CHAPTER XI.

As daylight has not yet come, what shall I do with the hours of the night? An idea has struck me: I have risen, and moved my lamp along the four walls of my cell. They are covered with writing, drawings, designs, and strange figures of all kinds. It seems as if each condemned prisoner had resolved here at least to leave some remembrance of himself, either in chalk or charcoal, in white or black letters, sometimes deeply graven in the stone, at other times rusty-looking, as though traced in blood. If my mind was more at ease I should take great interest in this strange book which opens its leaves before my eyes on every stone of my dungeon. I should have liked to have collected together all these fragments of thought scattered about on the walls, to have picked out the inscriptions of each man, and to have given sense and life to all these mutilated sentences, to these dismembered phrases, to these half-finished words, heads without bodies, like those who had carved them on the walls.

A little above my bed were two bleeding hearts pierced with an arrow, and above it was Love for Life: the unhappy man had not had his wish gratified. By the side of this was a sort of three-cornered hat, and underneath this a small figure clumsily executed, with these words, Long live the Emperor, 1824.

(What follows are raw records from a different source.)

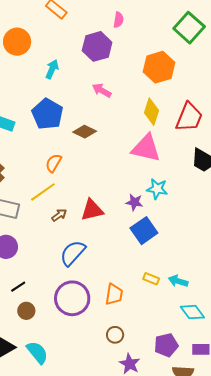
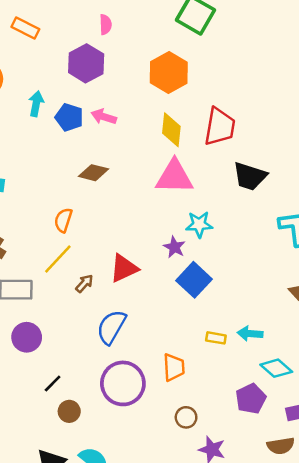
blue pentagon: (47, 114) -> (69, 117), moved, size x0.7
purple star: (134, 202) -> (174, 247), turned 30
purple pentagon: (166, 345) -> (251, 399), moved

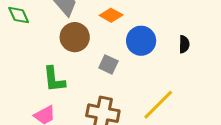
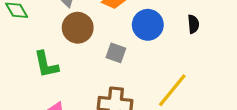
green L-shape: (54, 79) -> (46, 64), moved

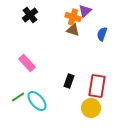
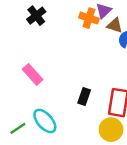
brown triangle: (73, 30) -> (115, 25), moved
green line: (18, 97) -> (18, 128), moved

Again, I noticed the burning hearts with this motto: I love Mathias Dunvin-Jacques. On the opposite wall was the word Papavoine, the P covered with elaborate arabesques and flourishes; next to it were a few verses of an obscene song. A cap of Liberty deeply cut into the stone, with the name, Bovies—The Republic. This was the name of one of the non-commissioned officers of La Rochelle. Poor young fellow! How hideous are the pretended necessities of political intrigue, to risk for an idea, for a dream, that terrible reality, the guillotine, and I, who pity myself, miserable wretch, I have committed a real crime, and have spilt blood!

I did not continue my researches, for drawn in white, in a dark corner of the room, I saw an appalling design; it was a representation of that scaffold which may even now be in course of erection for me. My lamp almost fell from my hands.